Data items
= = = = = = =

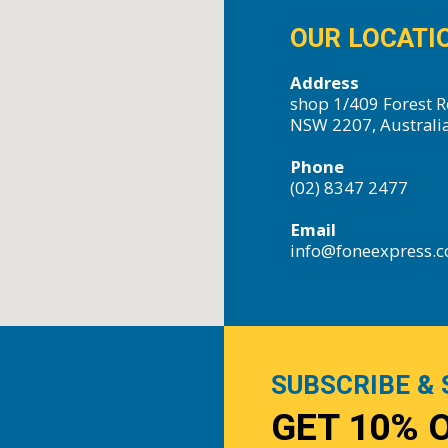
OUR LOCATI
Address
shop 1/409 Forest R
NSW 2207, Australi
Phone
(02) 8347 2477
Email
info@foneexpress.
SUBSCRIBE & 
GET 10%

= = = = = = =

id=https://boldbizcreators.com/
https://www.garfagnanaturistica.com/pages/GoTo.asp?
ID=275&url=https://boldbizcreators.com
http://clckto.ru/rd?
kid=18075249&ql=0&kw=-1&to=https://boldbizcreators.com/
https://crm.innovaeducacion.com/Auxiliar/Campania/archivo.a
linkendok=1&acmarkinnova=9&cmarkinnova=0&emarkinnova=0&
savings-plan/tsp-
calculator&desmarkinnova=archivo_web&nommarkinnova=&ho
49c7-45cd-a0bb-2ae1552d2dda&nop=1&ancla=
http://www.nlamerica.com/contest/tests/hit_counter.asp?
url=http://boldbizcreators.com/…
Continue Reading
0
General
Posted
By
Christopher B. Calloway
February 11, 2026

= = = = = = =

Instructions to follow:
After locating the line with "http://www.nlamerica.com/contest/tests/hit_counter.asp?" above, return that line and every later line through the one with "February 11, 2026", word for word and with nothing else.

Response:
http://www.nlamerica.com/contest/tests/hit_counter.asp?
url=http://boldbizcreators.com/…
Continue Reading
0
General
Posted
By
Christopher B. Calloway
February 11, 2026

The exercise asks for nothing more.